GIVEN DATA.
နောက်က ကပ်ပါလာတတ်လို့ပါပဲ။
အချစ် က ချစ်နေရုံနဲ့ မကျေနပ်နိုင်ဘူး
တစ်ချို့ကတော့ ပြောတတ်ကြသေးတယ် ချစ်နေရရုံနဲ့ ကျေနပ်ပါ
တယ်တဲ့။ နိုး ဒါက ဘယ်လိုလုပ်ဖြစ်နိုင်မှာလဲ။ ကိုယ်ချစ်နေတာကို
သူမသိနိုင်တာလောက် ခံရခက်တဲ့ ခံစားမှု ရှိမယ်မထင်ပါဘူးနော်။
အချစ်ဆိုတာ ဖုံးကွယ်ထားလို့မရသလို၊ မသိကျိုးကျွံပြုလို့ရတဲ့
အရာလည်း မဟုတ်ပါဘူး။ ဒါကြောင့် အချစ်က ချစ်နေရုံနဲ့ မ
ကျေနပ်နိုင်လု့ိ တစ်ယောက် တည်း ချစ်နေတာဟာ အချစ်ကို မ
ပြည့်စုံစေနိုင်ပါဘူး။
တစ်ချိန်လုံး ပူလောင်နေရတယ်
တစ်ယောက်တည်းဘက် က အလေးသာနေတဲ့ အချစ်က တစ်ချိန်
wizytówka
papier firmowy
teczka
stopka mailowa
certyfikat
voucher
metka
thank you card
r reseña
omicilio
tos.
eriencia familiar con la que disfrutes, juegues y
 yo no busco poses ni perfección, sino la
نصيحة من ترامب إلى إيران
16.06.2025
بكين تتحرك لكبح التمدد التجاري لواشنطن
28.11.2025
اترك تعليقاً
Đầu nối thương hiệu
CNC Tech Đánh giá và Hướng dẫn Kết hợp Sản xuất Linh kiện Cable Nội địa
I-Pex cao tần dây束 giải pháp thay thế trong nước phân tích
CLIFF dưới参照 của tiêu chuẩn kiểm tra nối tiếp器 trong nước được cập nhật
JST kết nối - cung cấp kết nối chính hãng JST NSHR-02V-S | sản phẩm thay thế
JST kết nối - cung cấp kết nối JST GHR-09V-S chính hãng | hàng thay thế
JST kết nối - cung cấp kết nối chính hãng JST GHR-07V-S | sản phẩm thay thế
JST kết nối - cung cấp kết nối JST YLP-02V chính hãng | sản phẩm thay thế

WORK REQUEST. Extract, exactly, the lines above that begin at the line containing "အချစ် က ချစ်နေရုံနဲ့ မကျေနပ်နိုင်ဘူး" and end at the final line of the records; add no other text.

RESPONSE TO THE TASK.
အချစ် က ချစ်နေရုံနဲ့ မကျေနပ်နိုင်ဘူး
တစ်ချို့ကတော့ ပြောတတ်ကြသေးတယ် ချစ်နေရရုံနဲ့ ကျေနပ်ပါ
တယ်တဲ့။ နိုး ဒါက ဘယ်လိုလုပ်ဖြစ်နိုင်မှာလဲ။ ကိုယ်ချစ်နေတာကို
သူမသိနိုင်တာလောက် ခံရခက်တဲ့ ခံစားမှု ရှိမယ်မထင်ပါဘူးနော်။
အချစ်ဆိုတာ ဖုံးကွယ်ထားလို့မရသလို၊ မသိကျိုးကျွံပြုလို့ရတဲ့
အရာလည်း မဟုတ်ပါဘူး။ ဒါကြောင့် အချစ်က ချစ်နေရုံနဲ့ မ
ကျေနပ်နိုင်လု့ိ တစ်ယောက် တည်း ချစ်နေတာဟာ အချစ်ကို မ
ပြည့်စုံစေနိုင်ပါဘူး။
တစ်ချိန်လုံး ပူလောင်နေရတယ်
တစ်ယောက်တည်းဘက် က အလေးသာနေတဲ့ အချစ်က တစ်ချိန်
wizytówka
papier firmowy
teczka
stopka mailowa
certyfikat
voucher
metka
thank you card
r reseña
omicilio
tos.
eriencia familiar con la que disfrutes, juegues y
 yo no busco poses ni perfección, sino la
نصيحة من ترامب إلى إيران
16.06.2025
بكين تتحرك لكبح التمدد التجاري لواشنطن
28.11.2025
اترك تعليقاً
Đầu nối thương hiệu
CNC Tech Đánh giá và Hướng dẫn Kết hợp Sản xuất Linh kiện Cable Nội địa
I-Pex cao tần dây束 giải pháp thay thế trong nước phân tích
CLIFF dưới参照 của tiêu chuẩn kiểm tra nối tiếp器 trong nước được cập nhật
JST kết nối - cung cấp kết nối chính hãng JST NSHR-02V-S | sản phẩm thay thế
JST kết nối - cung cấp kết nối JST GHR-09V-S chính hãng | hàng thay thế
JST kết nối - cung cấp kết nối chính hãng JST GHR-07V-S | sản phẩm thay thế
JST kết nối - cung cấp kết nối JST YLP-02V chính hãng | sản phẩm thay thế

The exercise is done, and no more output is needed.